Ekspress-AM2
- Names: Экспресс-АМ2 Ekspress-AM2 Express-AM2
- Mission type: Communications
- Operator: Russian Satellite Communications Company (RSCC)
- COSPAR ID: 2005-010A
- SATCAT no.: 28629
- Website: eng.rscc.ru
- Mission duration: 12 years (planned) 11 years (achieved)

Spacecraft properties
- Spacecraft: Ekspress-AM2
- Spacecraft type: KAUR
- Bus: MSS-2500-GSO
- Manufacturer: NPO PM (bus) Alcatel Space (payload)
- Launch mass: 2,542 kg (5,604 lb)
- Dry mass: 596 kg (1,314 lb)
- Power: 6 kW

Start of mission
- Launch date: 29 March 2005, 21:31:00 UTC
- Rocket: Proton-K / DM-2M
- Launch site: Baikonur, Site 200/39
- Contractor: Khrunichev State Research and Production Space Center
- Entered service: May 2005

End of mission
- Disposal: Graveyard orbit
- Deactivated: 2016

Orbital parameters
- Reference system: Geocentric orbit
- Regime: Geostationary orbit
- Longitude: 80° East (2005–2016)

Transponders
- Band: 29 transponders: 16 C-band 12 Ku-band 1 L-band
- Coverage area: Russia, CIS

= Ekspress-AM2 =

Russian communications satellite

Ekspress-AM2 (Экспресс-АМ2, meaning Express-AM2) is a Russian domestic communications satellite. It belongs to the Russian Satellite Communications Company (RSCC) based in Moscow, Russia. To provide of communications services (digital television, telephony, videoconferencing, data transmission, the Internet access) and to deploy satellite networks by applying VSAT technology to Russia and its neighbors (CIS).

== Satellite description ==
The satellite has a total of 29 transponders, was 16 C-band, 12 Ku-band and 1 L-band transponders. The Ekspress-AM2 Russian domestic communications satellite, built by Information Satellite Systems Reshetnev (NPO PM) for Kosmicheskaya Svyaz. The communications payload was built by the French company Alcatel Space.

== Launch ==
Ekspress-AM2 was launched by Khrunichev State Research and Production Space Center, using a Proton-K / DM-2M launch vehicle.

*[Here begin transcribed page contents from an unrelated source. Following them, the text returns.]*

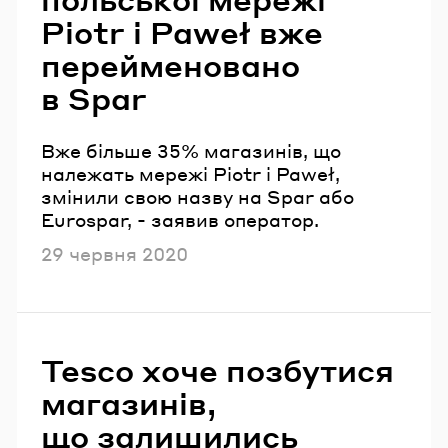
Piotr i Paweł вже
перейменовано
в Spar
Вже більше 35% магазинів, що
належать мережі Piotr i Paweł,
змінили свою назву на Spar або
Eurospar, - заявив оператор.
Опубліковано
29 червня 2020
Tesco хоче позбутися
магазинів,
що залишились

The launch took place at 21:31:00 UTC on 29 March 2005, from Site 200/39 at Baikonur Cosmodrome, Kazakhstan. Successfully deployed into geostationary transfer orbit (GTO), Ekspress-AM2 raised itself into an operational geostationary orbit using its apogee motor.

== Mission ==
Ekspress-AM2 was retired in 2016 and was moved into a graveyard orbit above the geostationary belt.